Abstract
Single molecule Förster resonance energy transfer (smFRET) plays a crucial role in revealing biomolecular dynamics over a wide range of timescales. Currently available tools that analyze smFRET data, however, remain limited in their scope as they are unable to simultaneously estimate: 1) the number of system states visited by a biomolecular complex; 2) the associated kinetic rates; and 3) uncertainties over the estimated parameters, while including features such as crosstalk, instrument response function (IRF) and background in the model. In this paper, we adapt the Bayesian nonparametrics (BNP) framework presented in the first paper to analyze dynamics from single photon smFRET traces generated under continuous illumination. Using this method, we learn the lifetimes/escape rates and the number of system states given a trace of photons. We benchmark our method by analyzing a range of synthetic and experimental data.
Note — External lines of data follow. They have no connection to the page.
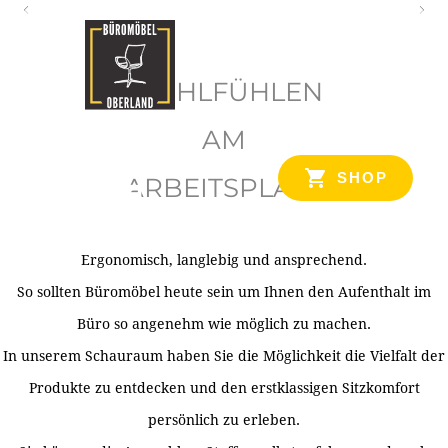
O
b
WOHLFÜHLEN
e
r
AM
l
SHOP
ARBEITSPLATZ
a
n
d
Ergonomisch, langlebig und ansprechend.
Ihr Spezialist für Büroausstattung im Tiroler Oberland
So sollten Büromöbel heute sein um Ihnen den Aufenthalt im
Büro so angenehm wie möglich zu machen.
In unserem Schauraum haben Sie die Möglichkeit die Vielfalt der
Produkte zu entdecken und den erstklassigen Sitzkomfort
persönlich zu erleben.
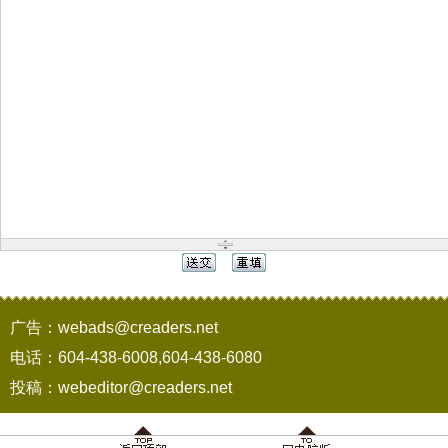
广告：webads@creaders.net
电话：604-438-6008,604-438-6080
投稿：webeditor@creaders.net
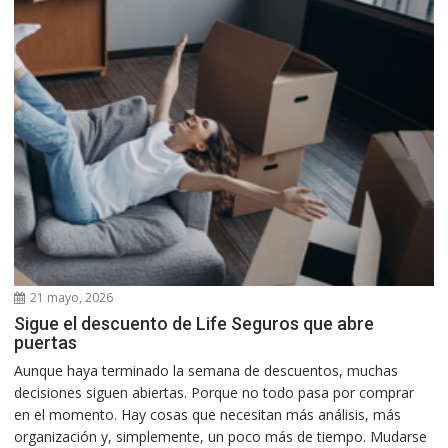
21 mayo, 2026
Sigue el descuento de Life Seguros que abre
puertas
Aunque haya terminado la semana de descuentos, muchas
decisiones siguen abiertas. Porque no todo pasa por comprar
en el momento. Hay cosas que necesitan más análisis, más
organización y, simplemente, un poco más de tiempo. Mudarse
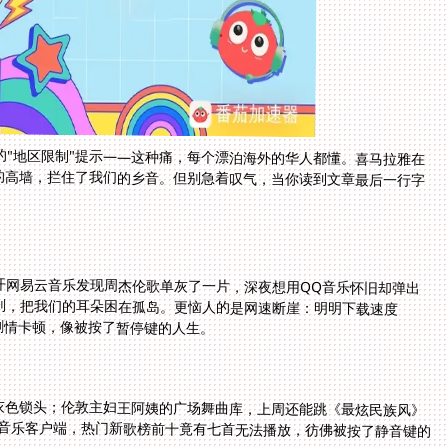
的"地区限制"提示——这种痛，每个漂泊海外的华人都懂。喜马拉雅在
起的高墙，拦住了我们的乡音。但别急着叹气，当你读到文章最后一行字
开网易云音乐发现周杰伦歌单灰了一片，深夜想用QQ音乐怀旧却弹出
规则，把我们的耳朵困在孤岛。更恼人的是网速断崖：明明下载速度
键剧情卡顿，像被按了暂停键的人生。
灰色锁头；伦敦主妇王阿姨的广场舞曲库，上周还能跳《最炫民族风》
Q音乐客户端，热门新歌榜前十竟有七首无法播放，彷佛被按了静音键的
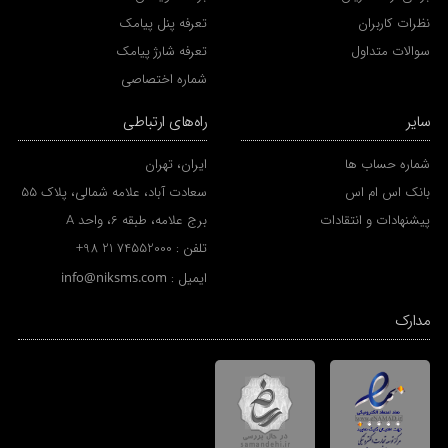
نظرات کاربران
تعرفه پنل پیامک
سوالات متداول
تعرفه شارژ پیامک
شماره اختصاصی
سایر
راه‌های ارتباطی
شماره حساب ها
ایران، تهران
بانک اس ام اس
سعادت آباد، علامه شمالی، پلاک 55
پیشنهادات و انتقادات
برج علامه، طبقه 6، واحد A
تلفن :
+98 21 74552000
ایمیل :
info@niksms.com
مدارک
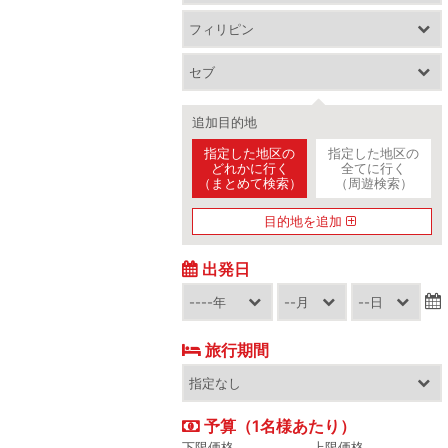
追加目的地
指定した地区の
指定した地区の
どれかに行く
全てに行く
（まとめて検索）
（周遊検索）
目的地を追加
出発日
旅行期間
予算（1名様あたり）
下限価格
上限価格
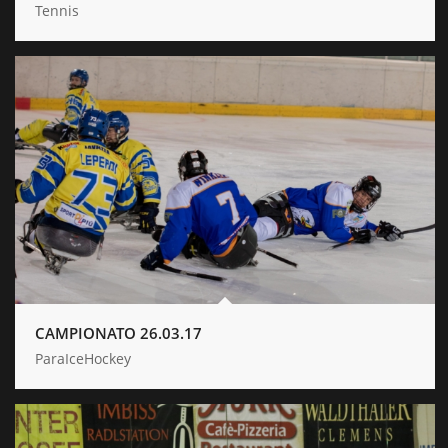
Tennis
CAMPIONATO 26.03.17
ParaIceHockey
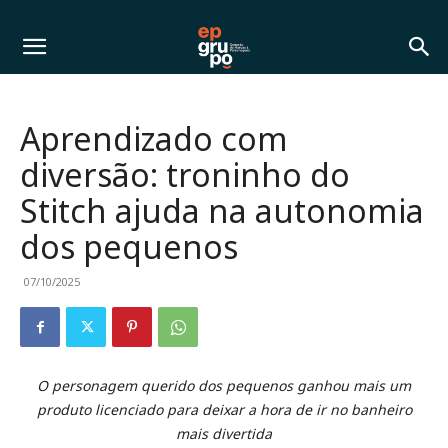
Aprendizado com
diversão: troninho do
Stitch ajuda na autonomia
dos pequenos
07/10/2025
O personagem querido dos pequenos ganhou mais um
produto licenciado para deixar a hora de ir no banheiro
mais divertida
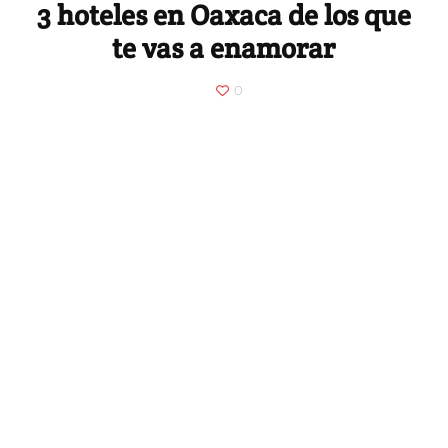
3 hoteles en Oaxaca de los que
te vas a enamorar
0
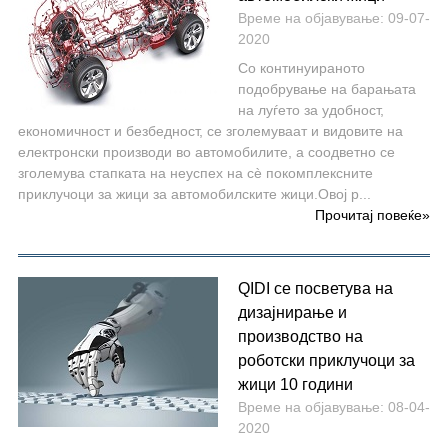
Време на објавување: 09-07-
2020
Со континуираното
подобрување на барањата
на луѓето за удобност,
економичност и безбедност, се зголемуваат и видовите на
електронски производи во автомобилите, а соодветно се
зголемува стапката на неуспех на сè покомплексните
приклучоци за жици за автомобилските жици.Овој р...
Прочитај повеќе
»
QIDI се посветува на
дизајнирање и
производство на
роботски приклучоци за
жици 10 години
Време на објавување: 08-04-
2020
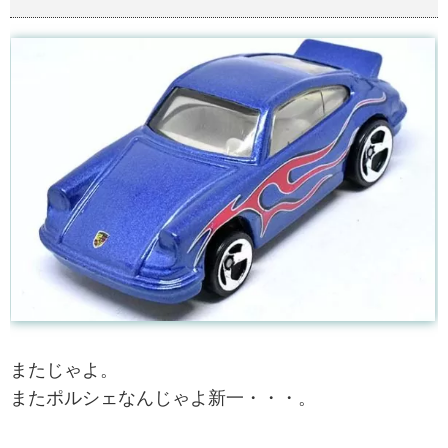
またじゃよ。
またポルシェなんじゃよ新一・・・。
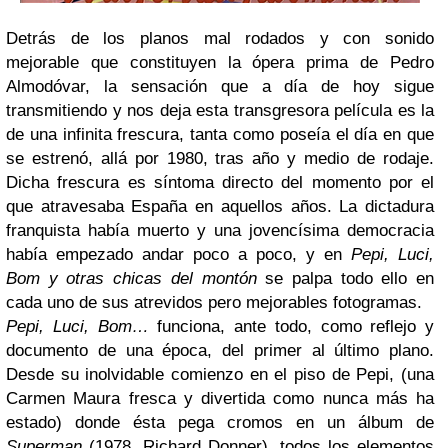
Detrás de los planos mal rodados y con sonido
mejorable que constituyen la ópera prima de Pedro
Almodóvar, la sensación que a día de hoy sigue
transmitiendo y nos deja esta transgresora película es la
de una infinita frescura, tanta como poseía el día en que
se estrenó, allá por 1980, tras año y medio de rodaje.
Dicha frescura es síntoma directo del momento por el
que atravesaba España en aquellos años. La dictadura
franquista había muerto y una jovencísima democracia
había empezado andar poco a poco, y en
Pepi, Luci,
Bom y otras chicas del montón
se palpa todo ello en
cada uno de sus atrevidos pero mejorables fotogramas.
Pepi, Luci, Bom…
funciona, ante todo, como reflejo y
documento de una época, del primer al último plano.
Desde su inolvidable comienzo en el piso de Pepi, (una
Carmen Maura fresca y divertida como nunca más ha
estado) donde ésta pega cromos en un álbum de
Superman
(1978, Richard Donner), todos los elementos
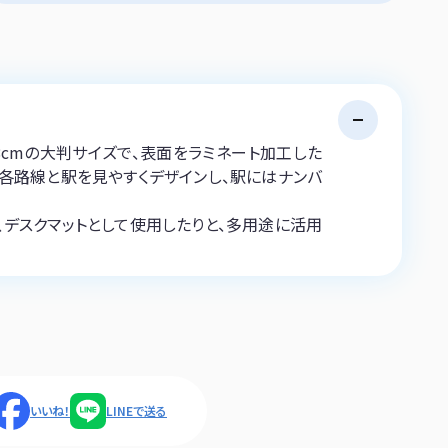
08cmの大判サイズで、表面をラミネート加工した
の各路線と駅を見やすくデザインし、駅にはナンバ
、デスクマットとして使用したりと、多用途に活用
いいね！
LINEで送る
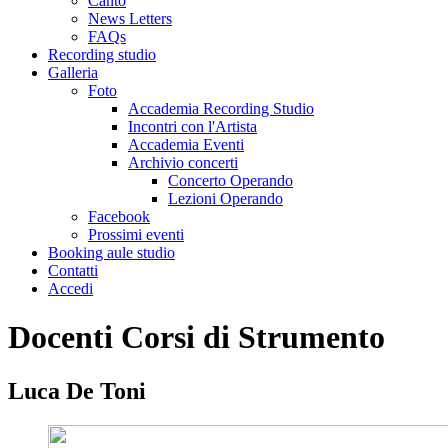
Canto
News Letters
FAQs
Recording studio
Galleria
Foto
Accademia Recording Studio
Incontri con l'Artista
Accademia Eventi
Archivio concerti
Concerto Operando
Lezioni Operando
Facebook
Prossimi eventi
Booking aule studio
Contatti
Accedi
Docenti Corsi di Strumento
Luca De Toni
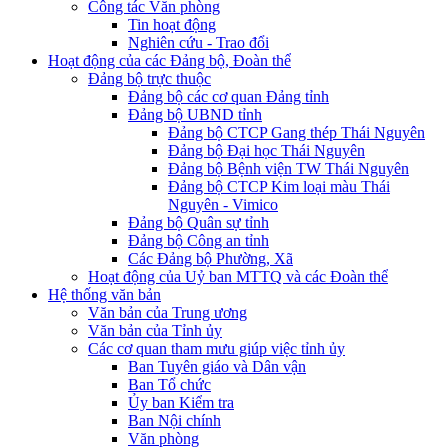
Công tác Văn phòng
Tin hoạt động
Nghiên cứu - Trao đổi
Hoạt động của các Đảng bộ, Đoàn thể
Đảng bộ trực thuộc
Đảng bộ các cơ quan Đảng tỉnh
Đảng bộ UBND tỉnh
Đảng bộ CTCP Gang thép Thái Nguyên
Đảng bộ Đại học Thái Nguyên
Đảng bộ Bệnh viện TW Thái Nguyên
Đảng bộ CTCP Kim loại màu Thái
Nguyên - Vimico
Đảng bộ Quân sự tỉnh
Đảng bộ Công an tỉnh
Các Đảng bộ Phường, Xã
Hoạt động của Uỷ ban MTTQ và các Đoàn thể
Hệ thống văn bản
Văn bản của Trung ương
Văn bản của Tỉnh ủy
Các cơ quan tham mưu giúp việc tỉnh ủy
Ban Tuyên giáo và Dân vận
Ban Tổ chức
Ủy ban Kiểm tra
Ban Nội chính
Văn phòng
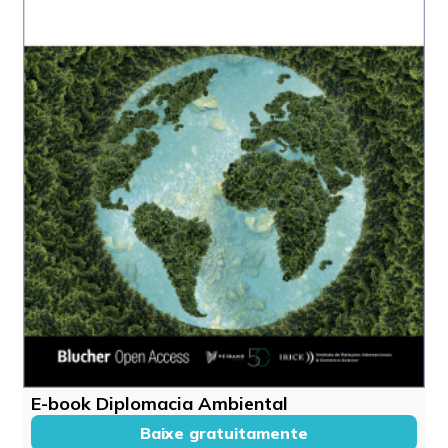
E-book Diplomacia Ambiental
Baixe gratuitamente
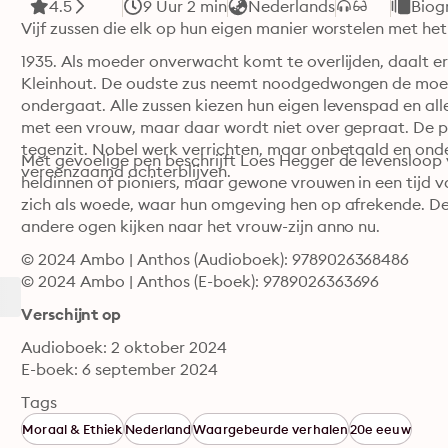
4.5
9 Uur 2 min
Nederlands
Biog
Vijf zussen die elk op hun eigen manier worstelen met het 
1935. Als moeder onverwacht komt te overlijden, daalt er
Kleinhout. De oudste zus neemt noodgedwongen de moeder
ondergaat. Alle zussen kiezen hun eigen levenspad en al
met een vrouw, maar daar wordt niet over gepraat. De per
tegenzit. Nobel werk verrichten, maar onbetaald en ond
Met gevoelige pen beschrijft Loes Hegger de levensloop
vereenzaamd achterblijven.
heldinnen of pioniers, maar gewone vrouwen in een tijd 
zich als woede, waar hun omgeving hen op afrekende. De g
andere ogen kijken naar het vrouw-zijn anno nu.
© 2024 Ambo | Anthos (Audioboek): 9789026368486
© 2024 Ambo | Anthos (E-boek): 9789026363696
Verschijnt op
Audioboek: 2 oktober 2024
E-boek: 6 september 2024
Tags
Moraal & Ethiek
Nederland
Waargebeurde verhalen
20e eeuw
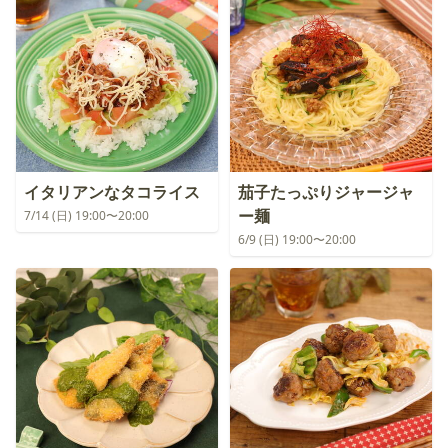
イタリアンなタコライス
茄子たっぷりジャージャ
ー麺
7/14 (日) 19:00〜20:00
6/9 (日) 19:00〜20:00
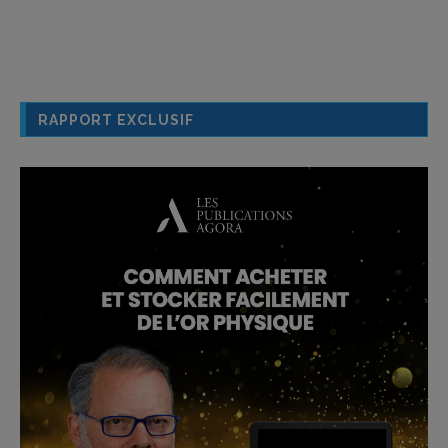
RAPPORT EXCLUSIF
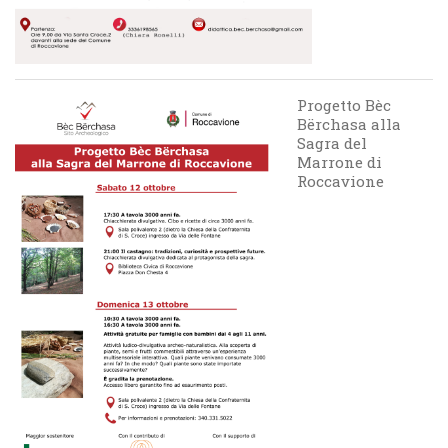
Progetto Bèc
Bërchasa alla
Sagra del
Marrone di
Roccavione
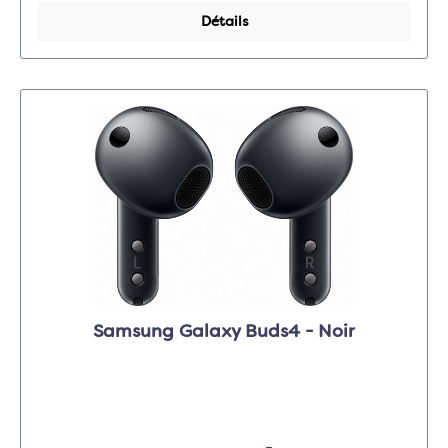
Détails
Samsung Galaxy Buds4 - Noir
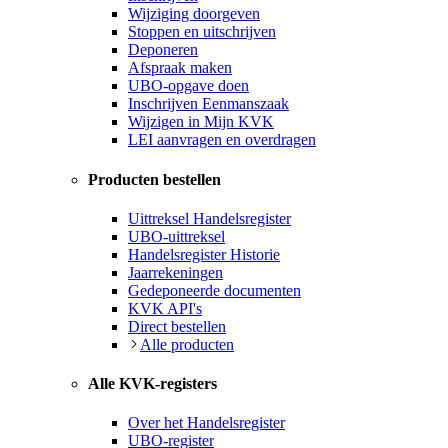
Wijziging doorgeven
Stoppen en uitschrijven
Deponeren
Afspraak maken
UBO-opgave doen
Inschrijven Eenmanszaak
Wijzigen in Mijn KVK
LEI aanvragen en overdragen
Producten bestellen
Uittreksel Handelsregister
UBO-uittreksel
Handelsregister Historie
Jaarrekeningen
Gedeponeerde documenten
KVK API's
Direct bestellen
Alle producten
Alle KVK-registers
Over het Handelsregister
UBO-register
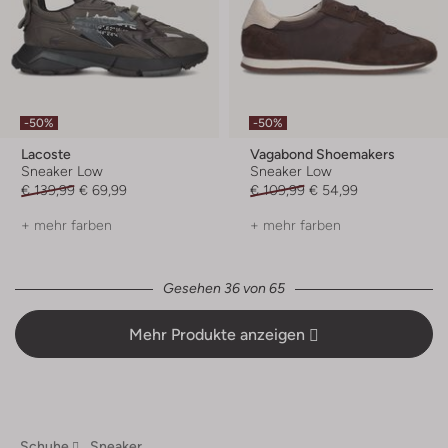
-50%
-50%
Lacoste
Vagabond Shoemakers
Sneaker Low
Sneaker Low
€ 139,99
€ 69,99
€ 109,99
€ 54,99
+ mehr farben
+ mehr farben
Gesehen 36 von 65
Mehr Produkte anzeigen
Schuhe
Sneaker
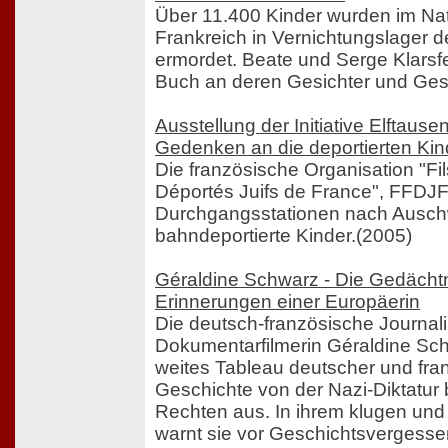
Über 11.400 Kinder wurden im Nat
Frankreich in Vernichtungslager de
ermordet. Beate und Serge Klarsfe
Buch an deren Gesichter und Ges
Ausstellung der Initiative Elftaus
Gedenken an die deportierten Kin
Die französische Organisation "Fils
Déportés Juifs de France", FFDJF,
Durchgangsstationen nach Ausch
bahndeportierte Kinder.(2005)
Géraldine Schwarz - Die Gedächtn
Erinnerungen einer Europäerin
Die deutsch-französische Journali
Dokumentarfilmerin Géraldine Schw
weites Tableau deutscher und fra
Geschichte von der Nazi-Diktatur 
Rechten aus. In ihrem klugen u
warnt sie vor Geschichtsvergess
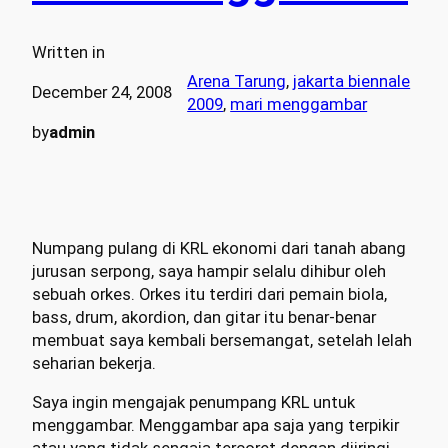
Written in
Arena Tarung
, 
jakarta biennale
December 24, 2008
2009
, 
mari menggambar
by
admin
Numpang pulang di KRL ekonomi dari tanah abang
jurusan serpong, saya hampir selalu dihibur oleh
sebuah orkes. Orkes itu terdiri dari pemain biola,
bass, drum, akordion, dan gitar itu benar-benar
membuat saya kembali bersemangat, setelah lelah
seharian bekerja.
Saya ingin mengajak penumpang KRL untuk
menggambar. Menggambar apa saja yang terpikir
Particularly, we apply our method to simultaneously learn the the number of system states and the corresponding dynamics for intrinsically disordered proteins (IDPs) using two-color FRET under varying chemical conditions. Moreover, using synthetic data, we show that our method can deduce the number of system states even when dynamics occur at timescales of interphoton intervals.
Terminology Convention To be consistent throughout our three part manuscript, we precisely define some terms as follows:
a biomolecular complex labeled with a FRET dye pair is always referred to as a system,
the spatial configurations through which a system transitions are termed system states,
FRET dyes undergo quantum mechanical transitions between photophysical states,
a system-FRET combination is always referred to as a composite, and
a composite undergoes transitions among its superstates.
Competing Interest Statement
The authors have declared no competing interest.